Solute Carrier Biology: Linking Transport and Signalling in the Cell.

The movement of molecules across cellular membranes is essential for life, allowing cells to exchange material with their environment, store energy, and communicate. However, membrane transport mechanisms are among the least understood aspects of cell biology and drug pharmacokinetics. The solute carrier (SLC) superfamily of integral membrane proteins are the primary gatekeepers for exchanging metabolites, drugs and ions across all biological membranes and play essential roles in nutrient sensing in the cell. The ion gradients established across membranes in our cells are unique and influence how SLCs function. How ion gradients influence SLC activity is still unknown, hampering efforts to exploit these systems to improve drug delivery and pharmacokinetics. Similarly, the mechanisms linking SLC function as nutrient receptors, or transceptors, in pathways regulating inflammation, cancer and neurodegeneration are equally obscure.

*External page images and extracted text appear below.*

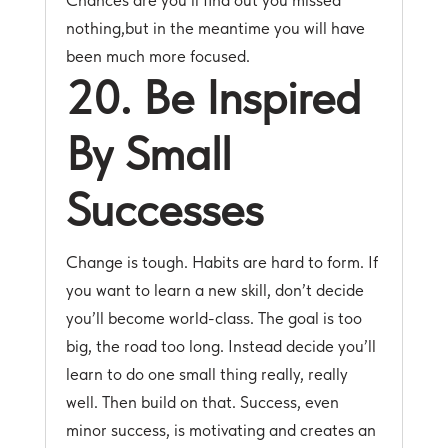
Chances are you’ll find out you missed
nothing,but in the meantime you will have
been much more focused.
20. Be Inspired
By Small
Successes
Change is tough. Habits are hard to form. If
you want to learn a new skill, don’t decide
you’ll become world-class. The goal is too
big, the road too long. Instead decide you’ll
learn to do one small thing really, really
well. Then build on that. Success, even
minor success, is motivating and creates an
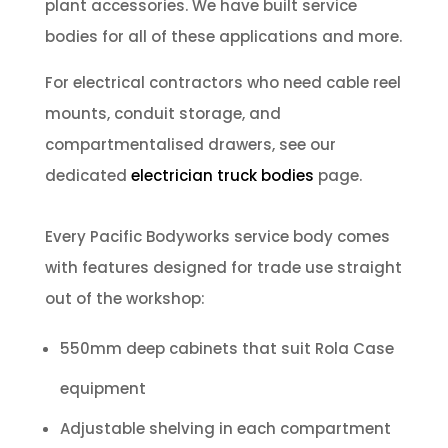
plant accessories. We have built service
bodies for all of these applications and more.
For electrical contractors who need cable reel
mounts, conduit storage, and
compartmentalised drawers, see our
dedicated
electrician truck bodies
page.
Every Pacific Bodyworks service body comes
with features designed for trade use straight
out of the workshop:
550mm deep cabinets that suit Rola Case
equipment
Adjustable shelving in each compartment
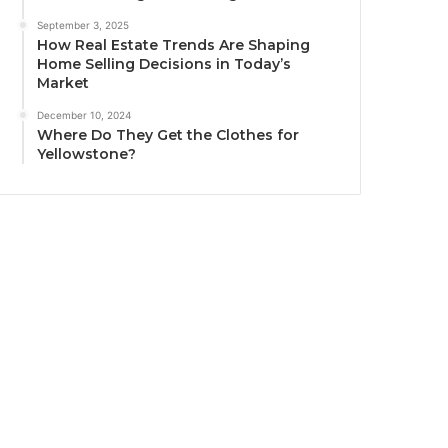
September 3, 2025
How Real Estate Trends Are Shaping
Home Selling Decisions in Today’s
Market
December 10, 2024
Where Do They Get the Clothes for
Yellowstone?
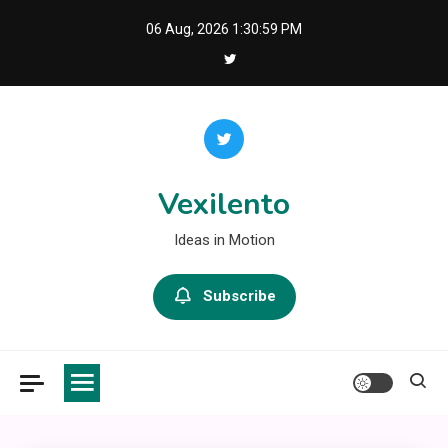
Skip
06 Aug, 2026
1:31:00 PM
to
content
Vexilento
Ideas in Motion
Subscribe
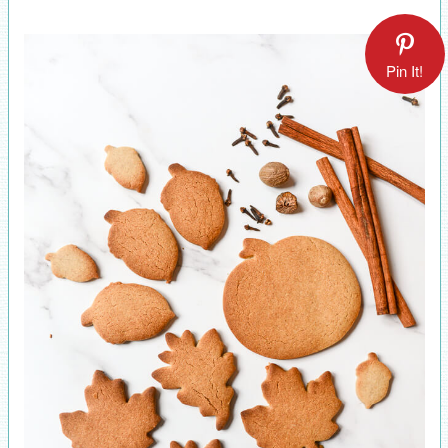
Pin It!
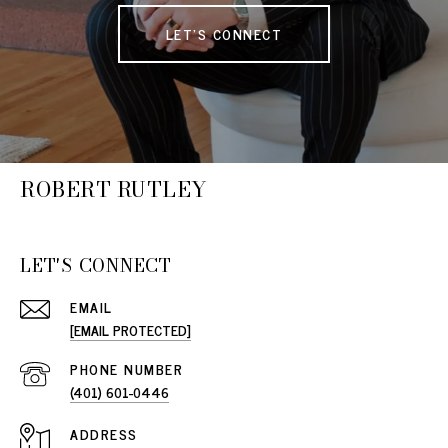
LET'S CONNECT
ROBERT RUTLEY
LET'S CONNECT
EMAIL
[EMAIL PROTECTED]
PHONE NUMBER
(401) 601-0446
ADDRESS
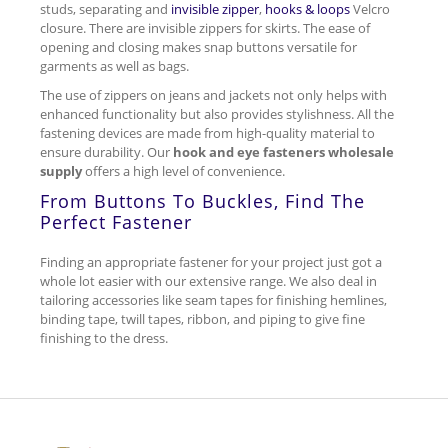
studs, separating and
invisible zipper
,
hooks & loops
Velcro
closure. There are invisible zippers for skirts. The ease of
opening and closing makes snap buttons versatile for
garments as well as bags.
The use of zippers on jeans and jackets not only helps with
enhanced functionality but also provides stylishness. All the
fastening devices are made from high-quality material to
ensure durability. Our
hook and eye fasteners wholesale
supply
offers a high level of convenience.
From Buttons To Buckles, Find The
Perfect Fastener
Finding an appropriate fastener for your project just got a
whole lot easier with our extensive range. We also deal in
tailoring accessories like seam tapes for finishing hemlines,
binding tape, twill tapes, ribbon, and piping to give fine
finishing to the dress.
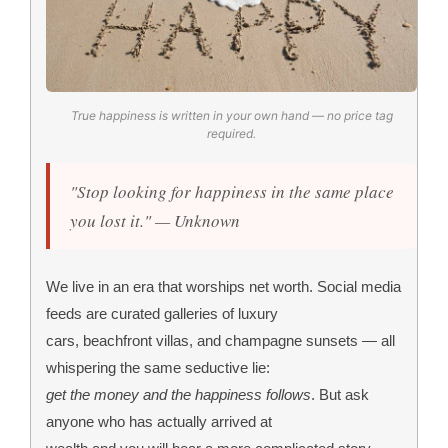
True happiness is written in your own hand — no price tag
required.
"Stop looking for happiness in the same place
you lost it." — Unknown
We live in an era that worships net worth. Social media
feeds are curated galleries of luxury
cars, beachfront villas, and champagne sunsets — all
whispering the same seductive lie:
get the money and the happiness follows
. But ask
anyone who has actually arrived at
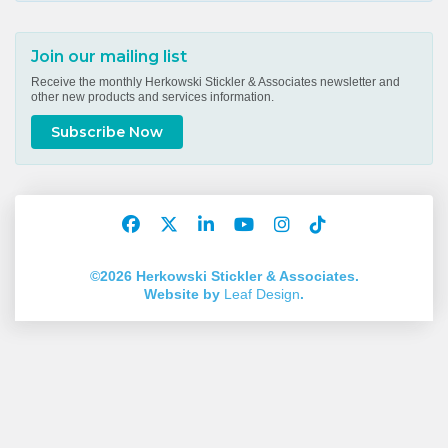
Join our mailing list
Receive the monthly Herkowski Stickler & Associates newsletter and
other new products and services information.
Subscribe Now
Facebook
Twitter
LinkedIn
YouTube
Instagram
TikTok
Account
Account
Account
Account
Account
Account
©2026 Herkowski Stickler & Associates.
Website by
Leaf Design
.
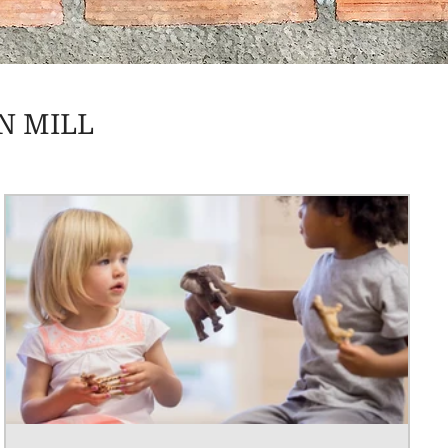
N MILL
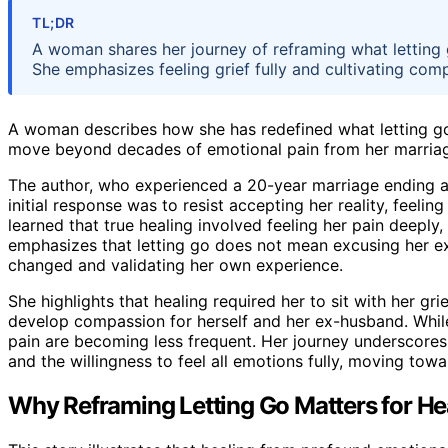
TL;DR
A woman shares her journey of reframing what letting 
She emphasizes feeling grief fully and cultivating co
A woman describes how she has redefined what letting go m
move beyond decades of emotional pain from her marriag
The author, who experienced a 20-year marriage ending af
initial response was to resist accepting her reality, feeli
learned that true healing involved feeling her pain deeply, 
emphasizes that letting go does not mean excusing her e
changed and validating her own experience.
She highlights that healing required her to sit with her gr
develop compassion for herself and her ex-husband. While 
pain are becoming less frequent. Her journey underscores
and the willingness to feel all emotions fully, moving tow
Why Reframing Letting Go Matters for He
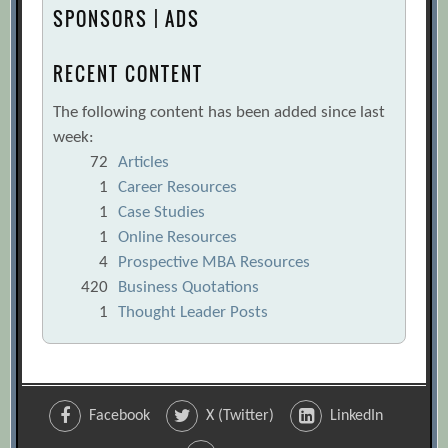
SPONSORS | ADS
RECENT CONTENT
The following content has been added since last
week:
72
Articles
1
Career Resources
1
Case Studies
1
Online Resources
4
Prospective MBA Resources
420
Business Quotations
1
Thought Leader Posts
Facebook
X (Twitter)
LinkedIn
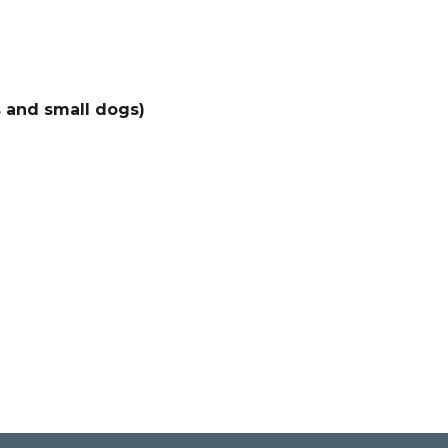
s and small dogs)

This proposal addresses these two critical areas of SLC function. By applying state-of-the-art structural, biochemical, biophysical, and protein engineering methods, we will focus on how changes in proton gradients, which are critical characteristics of organelle identity, regulate transport and signalling functions in SLCs. In the long term, our research establishes the blueprint for understanding the complex relationship between transporters, ion channels and ion gradients in health and disease.